- EXERCISE DESCRIPTION
Search the records below for the word "Modern". Copy each line where it occurs.

[Records from a dataset]
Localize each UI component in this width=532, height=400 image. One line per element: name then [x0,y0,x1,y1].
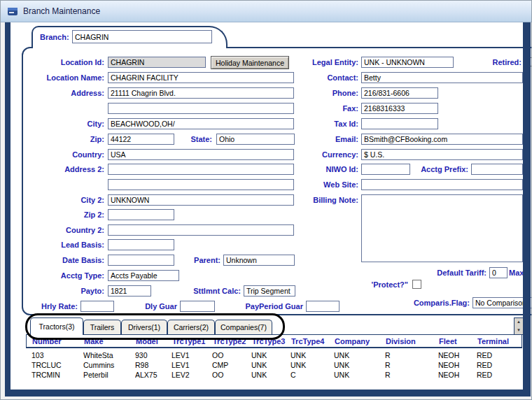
location-id-field[interactable] [108,57,206,68]
email-field[interactable] [361,134,523,145]
date-basis-field[interactable] [108,255,174,266]
address2-field-line2[interactable] [108,179,294,190]
tax-id-field[interactable] [361,118,438,129]
column-header-fleet[interactable]: Fleet [439,337,477,345]
location-id-label: Location Id: [22,57,104,68]
table-row[interactable]: TRCLUC Cummins R98 LEV1 CMP UNK UNK UNK … [26,360,522,370]
retired-label: Retired: [482,57,522,68]
acctg-prefix-label: Acctg Prefix: [409,164,468,175]
table-row[interactable]: TRCMIN Peterbil ALX75 LEV2 OO UNK C UNK … [26,370,522,380]
phone-field[interactable] [361,87,438,99]
cell-trctype1: LEV1 [172,351,212,359]
branch-maintenance-window: Branch Maintenance Branch: Location Id: … [0,0,532,400]
default-tariff-label: Default Tariff: [419,267,486,278]
cell-make: Cummins [83,361,135,369]
hrly-rate-field[interactable] [80,301,114,312]
cell-terminal: RED [477,361,519,369]
legal-entity-field[interactable] [361,57,454,68]
column-header-terminal[interactable]: Terminal [477,337,519,345]
branch-input[interactable] [72,30,212,43]
grid-scrollbar-buttons[interactable]: ▲ ▼ [514,317,524,335]
tab-tractors[interactable]: Tractors(3) [30,317,83,335]
address-field-line2[interactable] [108,103,294,114]
cell-trctype3: UNK [251,361,290,369]
contact-field[interactable] [361,72,523,83]
hrly-rate-label: Hrly Rate: [15,301,78,312]
niwo-id-field[interactable] [361,164,410,175]
sttlmnt-calc-label: Sttlmnt Calc: [176,285,241,297]
date-basis-label: Date Basis: [22,255,104,266]
country2-field[interactable] [108,224,294,236]
web-site-label: Web Site: [289,179,358,190]
state-label: State: [169,134,212,145]
cell-division: R [385,371,438,379]
state-field[interactable] [216,134,295,145]
column-header-make[interactable]: Make [84,337,136,345]
location-name-field[interactable] [108,72,294,83]
currency-label: Currency: [289,149,358,160]
column-header-trctype1[interactable]: TrcType1 [172,337,213,345]
cell-model: 930 [135,351,172,359]
table-row[interactable]: 103 WhiteSta 930 LEV1 OO UNK UNK UNK R N… [26,350,522,360]
holiday-maintenance-button[interactable]: Holiday Maintenance [211,56,289,69]
address2-field[interactable] [108,164,294,175]
grid-header-row: Number Make Model TrcType1 TrcType2 TrcT… [26,335,522,348]
acctg-type-field[interactable] [108,270,179,281]
cell-number: TRCLUC [31,361,83,369]
dly-guar-field[interactable] [180,301,215,312]
address-field[interactable] [108,87,294,99]
city-field[interactable] [108,118,294,129]
column-header-model[interactable]: Model [136,337,172,345]
city2-field[interactable] [108,194,294,206]
cell-number: 103 [31,351,83,359]
sttlmnt-calc-field[interactable] [244,285,295,297]
cell-fleet: NEOH [438,371,477,379]
tab-companies[interactable]: Companies(7) [215,320,272,334]
payto-field[interactable] [108,285,151,297]
column-header-trctype4[interactable]: TrcType4 [291,337,335,345]
billing-note-field[interactable] [361,194,523,262]
column-header-number[interactable]: Number [32,337,84,345]
web-site-field[interactable] [361,179,523,190]
column-header-company[interactable]: Company [335,337,386,345]
currency-field[interactable] [361,149,523,160]
parent-field[interactable] [223,255,295,266]
window-titlebar[interactable]: Branch Maintenance [1,1,531,22]
zip-field[interactable] [108,134,174,145]
acctg-prefix-field[interactable] [471,164,523,175]
billing-note-label: Billing Note: [289,194,358,206]
fax-field[interactable] [361,103,438,114]
window-frame-right [523,22,531,397]
cell-fleet: NEOH [438,361,477,369]
phone-label: Phone: [289,87,358,99]
city-label: City: [22,118,104,129]
window-frame-bottom [5,390,531,397]
lead-basis-field[interactable] [108,239,174,250]
scroll-down-icon[interactable]: ▼ [514,327,523,335]
zip2-field[interactable] [108,209,174,220]
cell-trctype1: LEV2 [172,371,212,379]
cell-fleet: NEOH [438,351,477,359]
column-header-trctype3[interactable]: TrcType3 [252,337,291,345]
cell-terminal: RED [477,351,519,359]
protect-checkbox[interactable] [412,280,421,289]
scroll-up-icon[interactable]: ▲ [514,318,523,327]
payperiod-guar-field[interactable] [306,301,340,312]
cell-trctype4: C [290,371,334,379]
column-header-trctype2[interactable]: TrcType2 [213,337,252,345]
parent-label: Parent: [177,255,220,266]
cell-company: UNK [334,361,385,369]
country-field[interactable] [108,149,294,160]
comparis-flag-label: Comparis.Flag: [402,297,470,308]
cell-make: Peterbil [83,371,135,379]
tab-carriers[interactable]: Carriers(2) [167,320,215,334]
cell-company: UNK [334,351,385,359]
cell-model: ALX75 [135,371,172,379]
cell-trctype3: UNK [251,371,290,379]
tab-drivers[interactable]: Drivers(1) [121,320,167,334]
dly-guar-label: Dly Guar [127,301,177,312]
address-label: Address: [22,87,104,99]
column-header-division[interactable]: Division [386,337,439,345]
tab-trailers[interactable]: Trailers [83,320,121,334]
default-tariff-field[interactable] [489,267,507,278]
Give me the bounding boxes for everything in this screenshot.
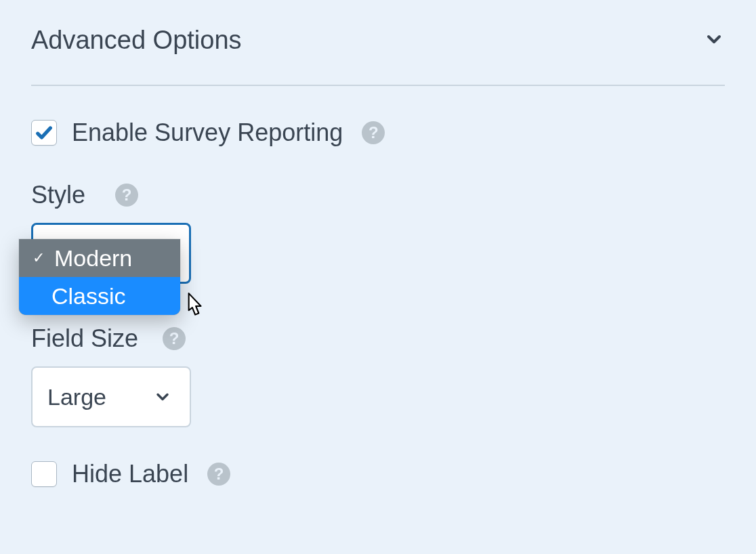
style-option-modern[interactable]: ✓ Modern bbox=[19, 239, 180, 277]
style-option-label: Classic bbox=[51, 283, 126, 310]
help-icon[interactable]: ? bbox=[207, 463, 230, 486]
enable-survey-reporting-label: Enable Survey Reporting bbox=[72, 119, 343, 147]
field-size-label-row: Field Size ? bbox=[31, 324, 725, 353]
section-header[interactable]: Advanced Options bbox=[31, 11, 725, 86]
style-label: Style bbox=[31, 181, 85, 209]
chevron-down-icon[interactable] bbox=[703, 28, 725, 53]
help-icon[interactable]: ? bbox=[115, 184, 138, 207]
enable-survey-reporting-checkbox[interactable] bbox=[31, 120, 57, 146]
style-option-classic[interactable]: Classic bbox=[19, 277, 180, 315]
hide-label-text: Hide Label bbox=[72, 460, 188, 488]
style-select-container: ✓ Modern Classic bbox=[31, 223, 725, 284]
checkmark-icon: ✓ bbox=[33, 251, 45, 265]
hide-label-checkbox[interactable] bbox=[31, 461, 57, 487]
field-size-value: Large bbox=[47, 384, 106, 410]
style-option-label: Modern bbox=[54, 245, 132, 272]
field-size-section: Field Size ? Large bbox=[31, 324, 725, 427]
style-dropdown: ✓ Modern Classic bbox=[19, 239, 180, 315]
hide-label-row: Hide Label ? bbox=[31, 460, 725, 488]
help-icon[interactable]: ? bbox=[163, 327, 186, 350]
style-label-row: Style ? bbox=[31, 181, 725, 209]
section-title: Advanced Options bbox=[31, 26, 242, 55]
cursor-icon bbox=[182, 292, 206, 323]
field-size-label: Field Size bbox=[31, 324, 138, 353]
help-icon[interactable]: ? bbox=[362, 121, 385, 144]
enable-survey-reporting-row: Enable Survey Reporting ? bbox=[31, 119, 725, 147]
field-size-select[interactable]: Large bbox=[31, 366, 191, 427]
chevron-down-icon bbox=[153, 387, 172, 406]
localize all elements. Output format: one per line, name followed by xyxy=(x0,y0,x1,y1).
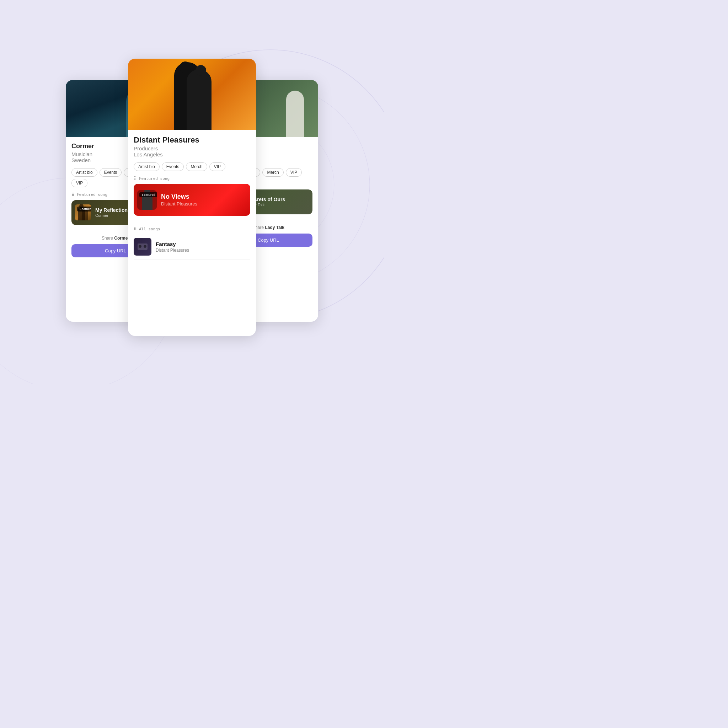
cards-container: Cormer Musician Sweden Artist bio Events… xyxy=(59,59,325,325)
card-center: Distant Pleasures Producers Los Angeles … xyxy=(128,59,256,336)
featured-badge-center: Featured xyxy=(139,192,157,197)
dots-icon-center: ⠿ xyxy=(134,176,137,181)
tag-events-center[interactable]: Events xyxy=(162,162,184,171)
tag-vip-right[interactable]: VIP xyxy=(286,168,302,177)
featured-badge-left: Featured xyxy=(77,206,91,211)
tag-merch-right[interactable]: Merch xyxy=(262,168,283,177)
tags-center: Artist bio Events Merch VIP xyxy=(134,162,250,171)
song-artist-center: Distant Pleasures xyxy=(161,201,247,206)
song-list-thumb-fantasy xyxy=(134,238,151,255)
song-thumb-left: Featured xyxy=(75,204,91,220)
song-info-right: Secrets of Ours Lady Talk xyxy=(248,197,309,207)
tag-vip-left[interactable]: VIP xyxy=(72,179,87,187)
song-list-artist-fantasy: Distant Pleasures xyxy=(156,248,189,253)
tag-merch-center[interactable]: Merch xyxy=(186,162,207,171)
song-list-info-fantasy: Fantasy Distant Pleasures xyxy=(156,241,189,253)
tag-artist-bio-center[interactable]: Artist bio xyxy=(134,162,160,171)
tag-events-left[interactable]: Events xyxy=(99,168,122,177)
song-title-right: Secrets of Ours xyxy=(248,197,309,202)
card-body-center: Distant Pleasures Producers Los Angeles … xyxy=(128,130,256,222)
artist-name-center: Distant Pleasures xyxy=(134,135,250,145)
dots-icon-left: ⠿ xyxy=(72,192,75,197)
song-title-center: No Views xyxy=(161,193,247,200)
tag-vip-center[interactable]: VIP xyxy=(210,162,225,171)
song-list-item-fantasy[interactable]: Fantasy Distant Pleasures xyxy=(134,234,250,260)
all-songs-label: ⠿ All songs xyxy=(134,226,250,231)
tag-artist-bio-left[interactable]: Artist bio xyxy=(72,168,97,177)
all-songs-section: ⠿ All songs Fantasy Distant Pleasures xyxy=(128,226,256,265)
song-info-center: No Views Distant Pleasures xyxy=(161,193,247,206)
song-thumb-center: Featured xyxy=(137,190,157,210)
dots-icon-all: ⠿ xyxy=(134,226,137,231)
artist-type-center: Producers xyxy=(134,145,250,151)
artist-image-center xyxy=(128,59,256,130)
featured-song-center[interactable]: Featured No Views Distant Pleasures xyxy=(134,184,250,216)
featured-section-center: ⠿ Featured song xyxy=(134,176,250,181)
artist-location-center: Los Angeles xyxy=(134,151,250,158)
song-artist-right: Lady Talk xyxy=(248,203,309,207)
song-list-title-fantasy: Fantasy xyxy=(156,241,189,247)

- RESPONSE
style-option-modern[interactable]: ✓ Modern bbox=[19, 239, 180, 277]
style-select-container: ✓ Modern Classic bbox=[31, 223, 725, 284]
style-option-label: Modern bbox=[54, 245, 132, 272]
style-dropdown: ✓ Modern Classic bbox=[19, 239, 180, 315]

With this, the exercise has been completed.